• Indek Kinerja Utama Kampus

    By Duta Academy  21 Desember 2023 Artikel  381
    image

    Pergerakan zaman yang dinamis menuntut kampus untuk dapat menyesuaikan dengan era yang sedang berjalan. Pada kurikulum merdeka telah terjadi perubahan mengenai indek kinerja utama dari kampus. Salah satu hal yang banyak disoroti adalah seberapa banyak jumlah mahasiswa yang dalam waktu tertentu sudah mendapatkan pekerjaan yang layak.

    Akhirnya kampus membuat tracer study pada lulusannya. Tracer study tersebut berupa survey terhadap alumni yang baru lulus, apakah sudah mendapatkan pekerjaan atau belum, bekerja dibidang apa dan sebagainya. Hal ini adalah sebuah kemajuan bagi pendidikan di Indonesia, paling tidak kampus lebih perduli dan bertanggungjawab atas lulusannya. Jangan sebuah jurusan dibuka yang penting kampus profit, namun kampus lebih mengedepankan apakah jurusan ini dibutuhkan didunia industri atau tidak.

    Pada umumnya dunia industri lebih membutuhkan karyawan yang memiliki skill daripada melihat IPK dari mahasiswa yang melamar.
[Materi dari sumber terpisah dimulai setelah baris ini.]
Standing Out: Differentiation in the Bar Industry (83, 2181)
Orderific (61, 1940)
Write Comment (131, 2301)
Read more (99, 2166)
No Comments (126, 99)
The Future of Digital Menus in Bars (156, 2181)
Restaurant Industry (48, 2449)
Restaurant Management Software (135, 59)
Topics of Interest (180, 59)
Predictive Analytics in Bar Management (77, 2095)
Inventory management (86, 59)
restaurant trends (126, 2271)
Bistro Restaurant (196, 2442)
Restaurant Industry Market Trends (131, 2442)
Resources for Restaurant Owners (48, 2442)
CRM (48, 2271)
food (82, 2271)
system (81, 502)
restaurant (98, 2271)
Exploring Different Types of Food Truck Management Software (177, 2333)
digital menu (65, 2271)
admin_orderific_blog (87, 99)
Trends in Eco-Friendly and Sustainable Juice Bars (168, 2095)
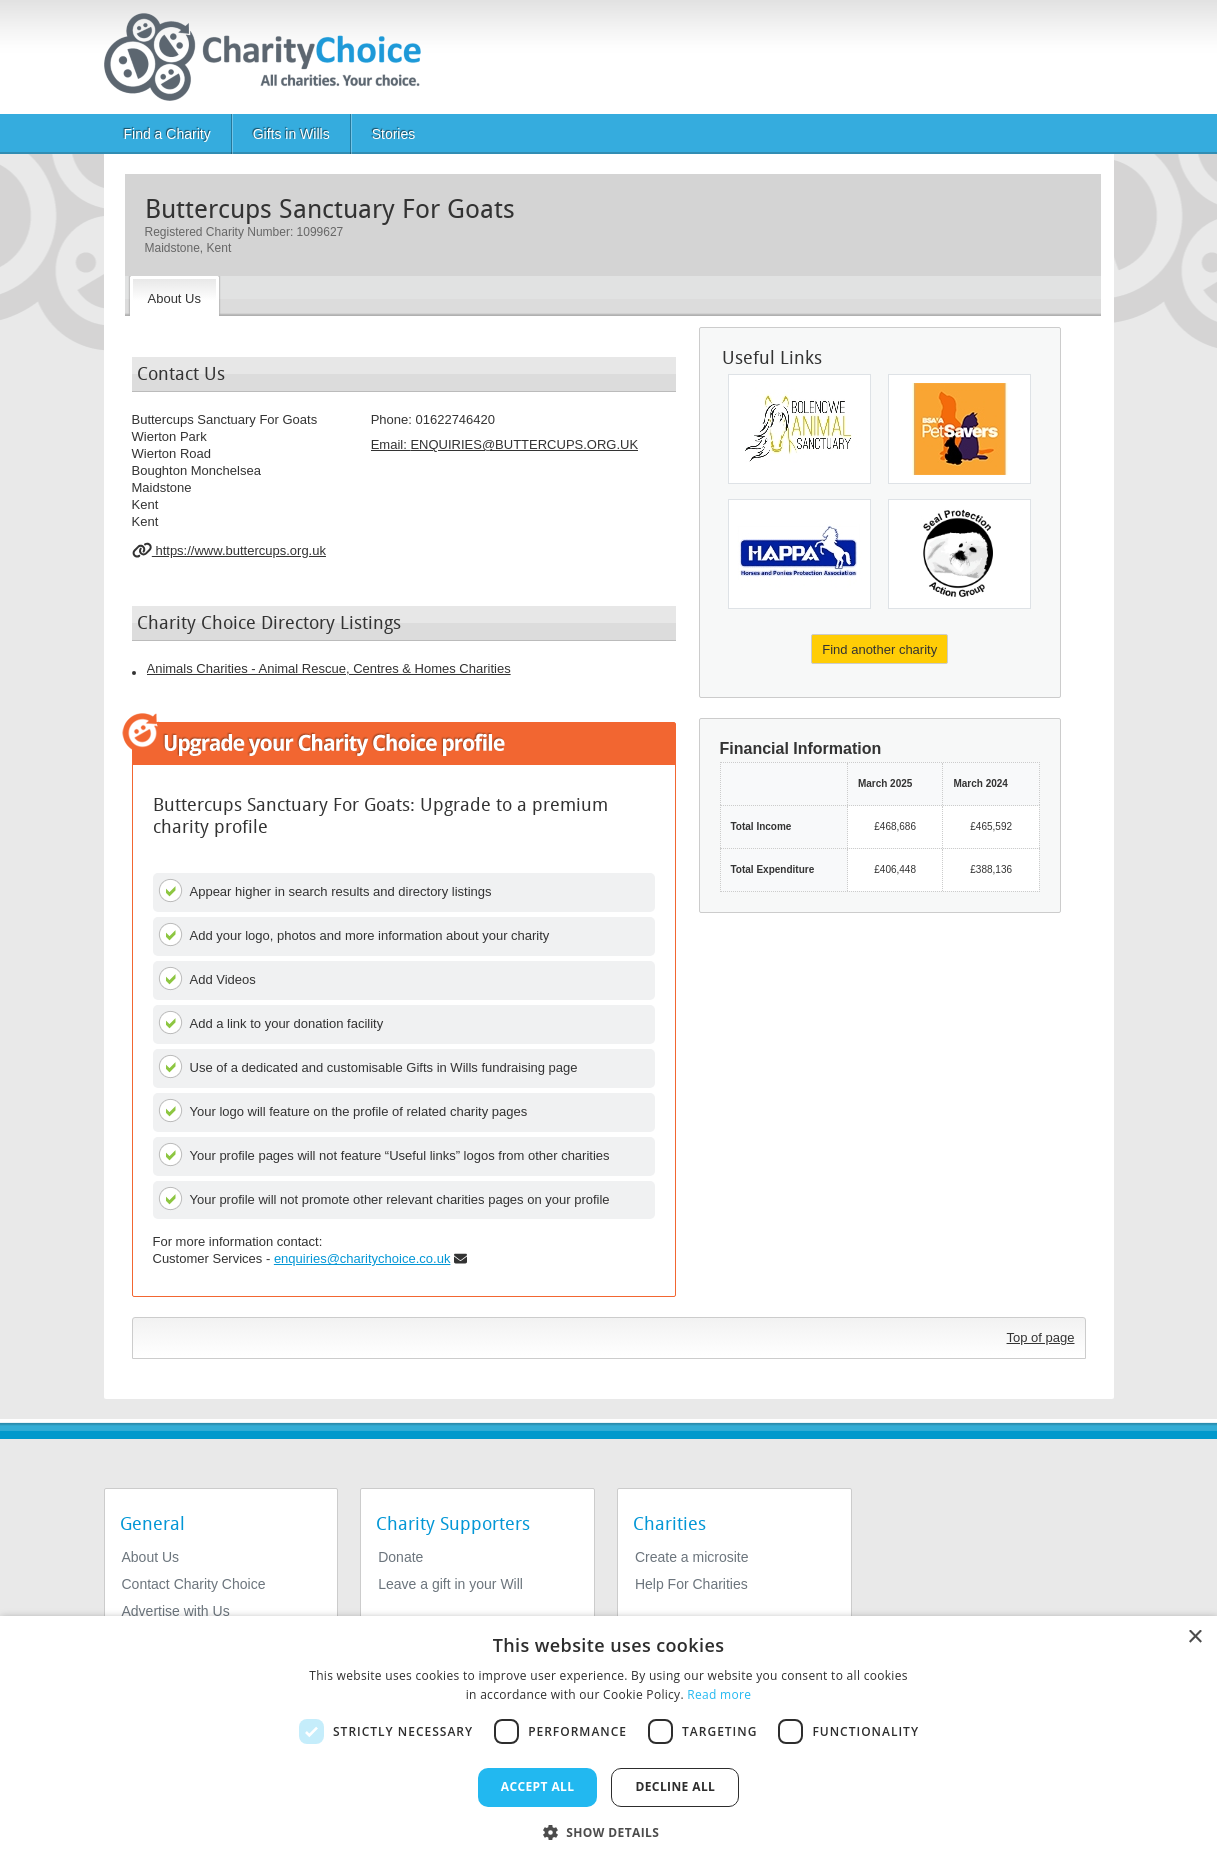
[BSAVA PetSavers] (959, 429)
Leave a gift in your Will (450, 1584)
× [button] (1194, 1637)
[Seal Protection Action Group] (959, 554)
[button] (609, 1831)
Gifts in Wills (291, 134)
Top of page (1041, 1337)
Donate (400, 1557)
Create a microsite (692, 1557)
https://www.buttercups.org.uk (229, 550)
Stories (394, 134)
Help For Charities (691, 1584)
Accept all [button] (538, 1786)
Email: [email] (504, 444)
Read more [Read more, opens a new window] (719, 1694)
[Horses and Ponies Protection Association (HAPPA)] (799, 554)
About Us (151, 1557)
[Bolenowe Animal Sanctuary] (799, 429)
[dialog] (608, 1740)
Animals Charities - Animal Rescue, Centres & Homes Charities (329, 668)
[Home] (270, 57)
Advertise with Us (176, 1611)
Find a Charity (167, 134)
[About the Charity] (174, 296)
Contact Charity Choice (194, 1584)
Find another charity (879, 649)
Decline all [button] (675, 1786)
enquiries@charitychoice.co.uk (362, 1258)
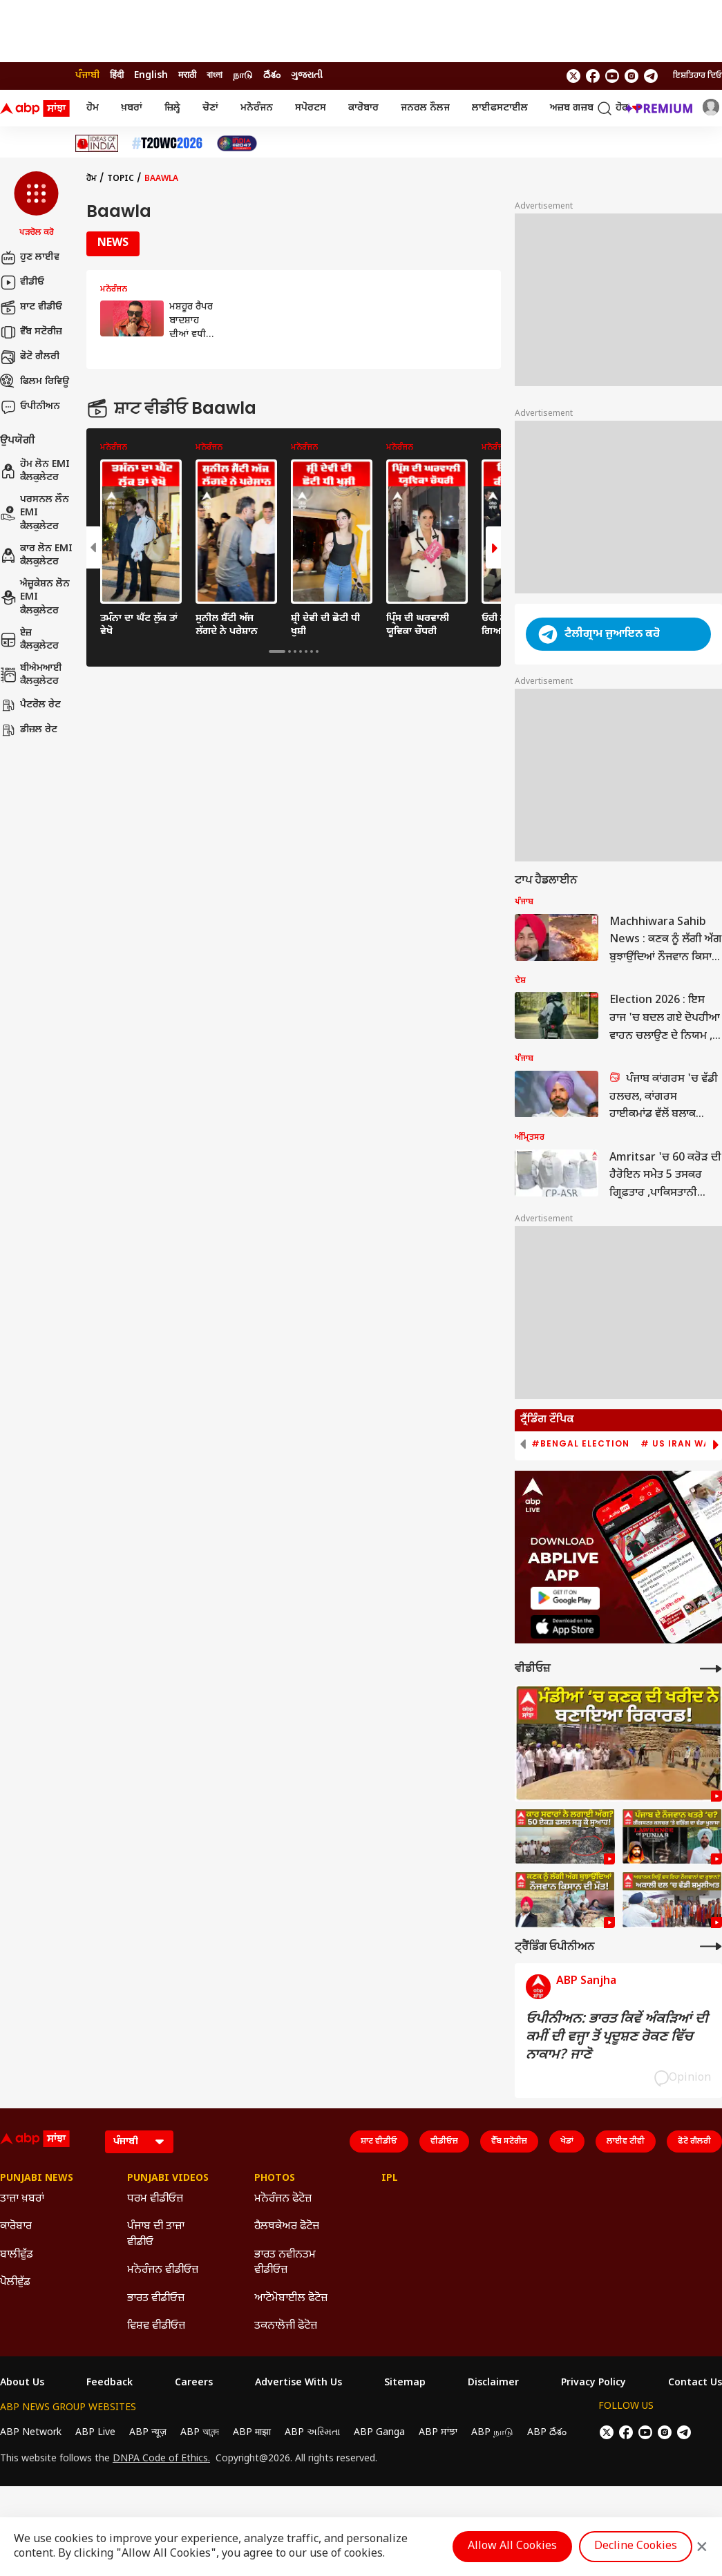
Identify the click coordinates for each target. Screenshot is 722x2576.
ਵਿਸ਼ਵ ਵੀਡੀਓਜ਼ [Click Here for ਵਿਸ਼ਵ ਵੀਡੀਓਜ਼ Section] (156, 2326)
IPK hanya sebagai tambahan referensi mengenai logika dari mahasiswa tersebut, serta keuletan bidang-bidang yang disukai mahasiswa apakah cocok dengan lowongan kerja yang dibuka. Singkatnya HRD perusahaan akan melihat nilai-nilai tertentu dari IPK pelamar, sebagai pertimbangan tambahan saja bukan yang utama. Sedangkan yang utama adalah skill dari pelamar tersebut.

    Ketika sebuah perusahaan membutuhkan programmer web, maka perusahaan tersebut akan memilih pelamar yang nyata-nyata bisa coding membuat program langsung berbasis web, daripada pelamar yang IPK nya besar namun, ketika diuji secara langsung belum bisa membuat program berbasis web. Perusahaan akan menguji secara langsung, apakah pelamar ini bisa coding dan diuji ketika suatu web trouble apakah pelamar langsung bisa membetulkan untuk mengatasi trouble tersebut.

    Berbeda dengan tes yang ada dikampus yang sifatnya statis, dan belum mengarah ke case khusus. Mungkin sudah ada beberapa kampus yang bagus dengan tugas berupa project. Namun masih ada kelemahan dimana project tersebut memiliki jeda waktu sehingga masih memungkinkan project dikerjakan orang lain. Saat ini masih banyak mahasiswa yang menyewa jasa layanan skripsi, sehingga baik project maupun tulisan skripsi dibuat oleh orang lain, dimana mahasiswa hanya menghafalkan hasilnya saja. Hal ini perlu kita akui memang ada, agar kita bisa benahi bersama bagaimana pendidikan yang seharusnya, sehingga menghasilkan output yang lebih baik lagi.

    Dari tingkat persainganpun jauh berbeda. Di kampus dari 100 mahasiswa maka tingkat kelulusannya 99% atau 99 orang, bahkan 100%. Berbeda dengan tes perusahaan dimana ada 100 pelamar, sedangkan lowongan yang tersedia hanya untuk 5 orang, sehingga perusahaan meloloskan 5 orang yang terbaik saja. Namun jika diantara 100 orang hanya 1 orang yang memiliki skill yang cocok maka perusahaan hanya menerima 1 orang tersebut.

    Hal ini tentu menjadi tantangan sendiri bagi kampus. Sehingga dengan adanya program magang ke perusahaan tentunya hal ini sangat membantu mahasiswa mendapatkan skill dari lapangan kerja yang sesungguhnya. Kampus juga membutuhkan dosen sekaligus praktisi dalam dunia kerja, sehingga bisa mengajarkan kondisi nyata di lapangan kerja. Bisa memberikan contoh kasus real, bukan hanya teori semata. Banyaknya lulusan sarjana yang menganggur, itu adalah output dari kampus juga. Sehingga hal ini harus kita benahi bersama, bukan cuman tanggungjawab pemerintah, namun juga kampus serta insan pendidik lainnya agar pendidikan di Indonesia lebih berkualitas dan align terhadap apa yang dibutuhkan oleh dunia industri.